Dougherty Co. residents concerned with access to cemeteries following road closure

Commissioners also discuss millage rates

Dougherty Co. residents concerned with access to cemeteries following road closure

ALBANY, Ga. (WALB) - A Dougherty County road will no longer be open to the public.

This has many concerned access to old, historic cemeteries won’t be open either.

Although it’s typically quiet, the Wildfair Road and Blue Springs Road intersection has actually been the center of controversy in Dougherty County. County Commissioners decided Monday to close a one mile portion of Blue Springs Road.

But first, they heard from several people concerned they wouldn’t be able to get to cemeteries with the road closure.

Birds, horses and tractors — the only things that seem to be coming and going on the dirt roads outside of the Blue Springs Plantation.

But that’s not necessarily the case.

“My main concern is access,” Clinton Trice, a concerned neighbor, said.

Trice has family members buried in the old, historic cemeteries on the plantation owners’ properties out in Dougherty County. Trice said he’s worried he won’t be able to get to his loved ones’ graves for much longer.

“I’ve seen this happen on the other side of my family where it starts out one way where the gates are open and this and that. But down the road, they get shut off,” Trice said.

Clinton Trice was concerned he wouldn't have access to the cemeteries where his family is buried. (Source: WALB)
Clinton Trice was concerned he wouldn't have access to the cemeteries where his family is buried. (Source: WALB)
Marty Adams asked for the closure on behalf of the plantation owners. (Source: WALB)
Marty Adams asked for the closure on behalf of the plantation owners. (Source: WALB)

On behalf of plantation owners, Marty Adams asked commissioners to close a one mile portion of the Blue Springs Road.

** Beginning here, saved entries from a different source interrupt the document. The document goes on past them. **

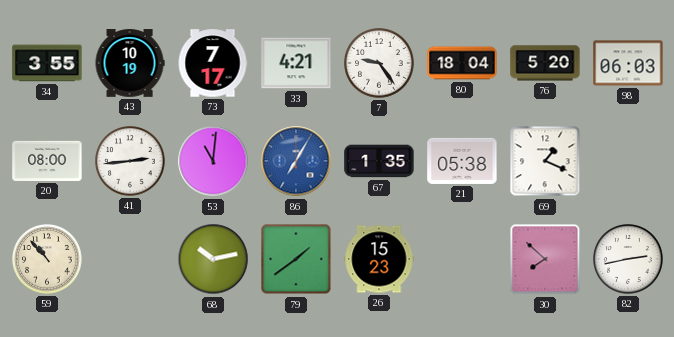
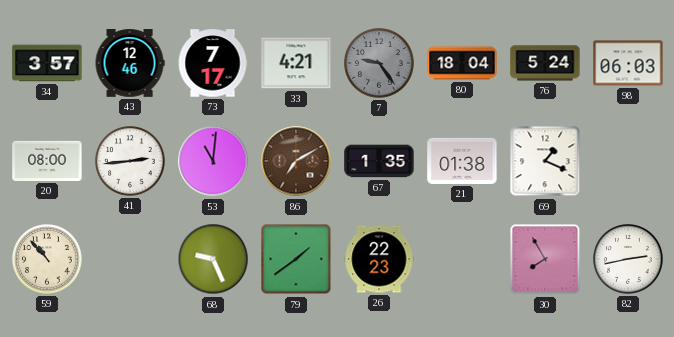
34: 3:55 -> 3:57
43: 10:19 -> 12:46
7 dial: white -> grey
76: 5:20 -> 5:24
86: 7:05 -> 7:10
86 dial: blue -> brown
21: 05:38 -> 01:38
68: 10:13 -> 9:26
26: 15:23 -> 22:23
30: 7:52 -> 7:55
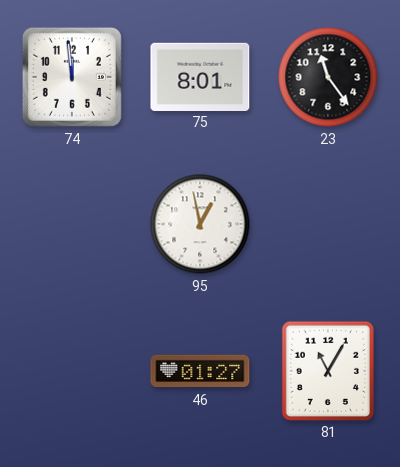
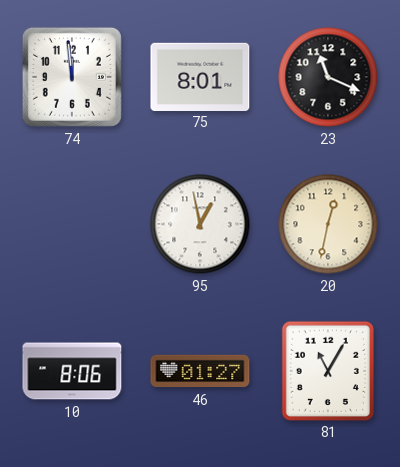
23: 11:24 -> 11:19
20: none -> 12:32
10: none -> 8:06
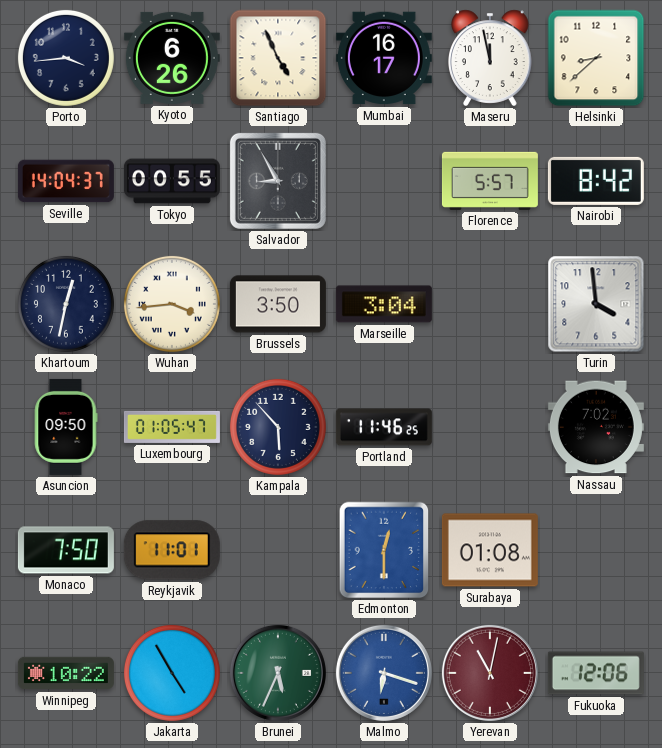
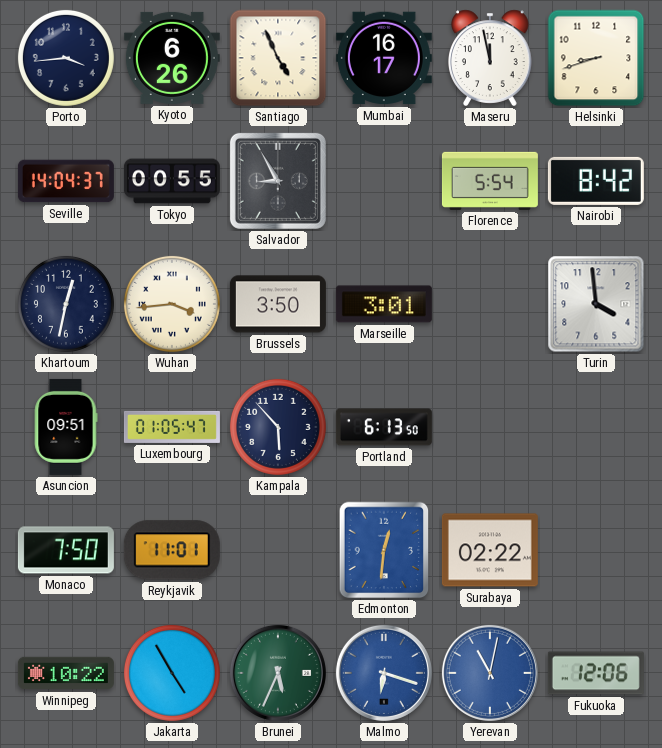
Helsinki: 8:38 -> 8:42
Florence: 5:57 -> 5:54
Marseille: 3:04 -> 3:01
Asuncion: 09:50 -> 09:51
Portland: 11:46 -> 6:13
Nassau: 7:02 -> none
Edmonton: 12:30 -> 12:31
Surabaya: 01:08 -> 02:22
Yerevan dial: burgundy -> blue
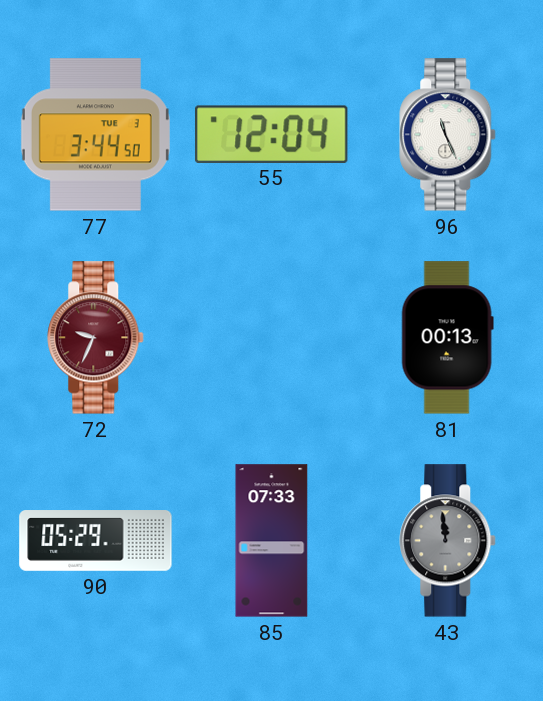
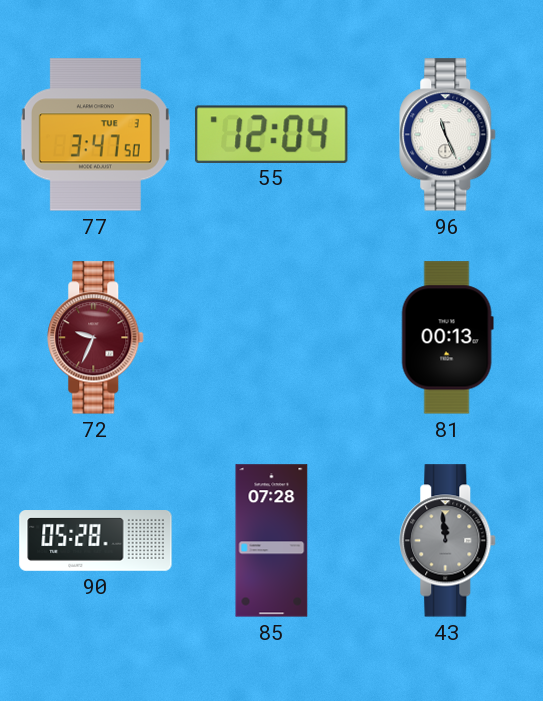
77: 3:44 -> 3:47
90: 05:29 -> 05:28
85: 07:33 -> 07:28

Adams said people ride the dirt roads for fun, throwing beer cans and trash out of the windows as they go. Adams said keeping the road open is now a safety issue with people using the property to shoot guns.

“Now the young man says he shot it in the air, the ground, straightaway, but that’s what he was doing,” said Adams.

Adams outlined for commissioners and neighbors the roads they can use to get to the gates around the cemeteries.

A one mile portion of Blue Springs Road will be closed to the public. (Source: WALB)
A one mile portion of Blue Springs Road will be closed to the public. (Source: WALB)
A one mile portion of Blue Springs Road will be closed to the public. (Source: WALB)
A one mile portion of Blue Springs Road will be closed to the public. (Source: WALB)

Adams also said he’ll put his phone number outside of the gates for anyone to call and be let in if they’re closed.

Trice and other neighbors said as long as they can get in the gates, they’re fine with the closure.

“The main thing is accessibility to get in there,” Trice said.

The road closure passed in a 5-1 vote. Commissioner Gloria Gaines was the only one to vote against closing the road.

Commissioners also agreed the land owners will now take over all maintenance of the closed road.

Meaning the county will not have to spend money on the one mile portion.

More from Monday’s commission meeting:

Commissioners make decision on Dougherty Co. millage rate

Dougherty County leaders announced Monday a potential property tax increase — but that’s only if your property values increased this year.

Commissioners said if you live in Dougherty County, you will not see a rollback on your millage rate this year. Commissioners also said if your property values have not increased, you will not a see an increase in your property taxes either.

Commissioners voted to keep the millage rate the same this year at 15.569 mills. That means if a homes’ value increased to $100,000, an extra $3.50 will be paid in property taxes.

Ed Wall, the county’s financial adviser, said they don’t want to lose any revenue by doing the rollback now.

Especially, Wall pointed out, after the county had to raise the millage rate last year.

“If we lower the millage rate, we’re not taking advantage of the growth we’ve got, the new jobs and the new investment in the community. And we’re setting ourselves up to have to raise the taxes really later on,” Wall said.

Ed Wall, Dougherty County's financial adviser (Source: WALB)
Ed Wall, Dougherty County's financial adviser (Source: WALB)

Gaines was the only vote not in favor of keeping the millage rate the same.

You may also see a small property tax increase if you live in Dougherty County’s Special Services District.

County Commissioners want to keep that millage rate the same as last year, which is 9.173 mills.

This means if your property values have gone up, your property taxes will also increase. For example, if you have a home valued at $125,000, you’ll pay an extra $0.58 in taxes.

“The county’s worked hard at getting new industrial development, new public utility development," Wall said. “And that growth in the tax digest, if we leave the millage rate the same, we’ll be able to collect a little bit extra money,.”